On completion, contractual and statutory employment rights, including in relation to pensions, of all Incadea employees will be fully safeguarded. Patrick Katenkamp and Alexandros Tsaparas will step down from the Incadea Board upon completion of the offer, each of them will continue to be employed by Dealertrack Technologies immediately following completion of the offer. The offer is conditional, inter alia, upon valid acceptances being received by not later than 1.00 p.m. on the date which is 21 days after the date on which the offer document is circulated to Incadea Shareholders in respect of not less than 75 per cent.

The Board of Incadea intends unanimously to recommend the shareholders accept the offer. The offer is subject to approval by antitrust, regulatory, third party and statutory approvals. On January 12, 2015, The Board of Dealertrack announced that the acceptance condition has been satisfied and all of the other conditions to the offer have now been satisfied or waived. Accordingly, the Offer is unconditional in all respects.

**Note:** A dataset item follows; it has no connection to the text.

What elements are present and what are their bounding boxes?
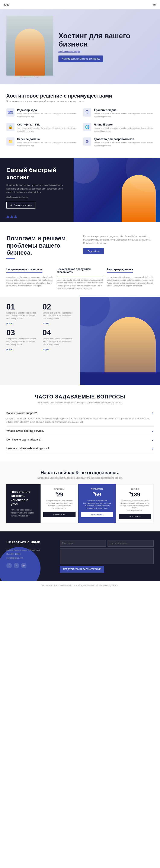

The offer is expected to close in the first quarter of 2015. Edward Banks, Tiarnán O'Rourke of Evercore Partners International LLP acted as financial advisor to Dealertrack Technologies, Inc. Cyrus Deboo, Rob Cooper of Sonenshine Partners LLC acted as financial advisor to Incadea Plc. Elizabeth Bowman, Mark Connelly of Cenkos Securities plc acted as Financial Adviser, Nominated Adviser and Joint Broker to Incadea Plc. John Coles, Adam Lloyd, Edward Treadwell of Newgate Threadneedle acted as public relations advisor to Incadea Plc. Paul Scrivano of O'Melveny & Myers LLP acted as legal advisor to Dealertrack Technologies. Matthew Powell and David Connolly of Shearman & Sterling LLP acted as legal advisor for Evercore Group.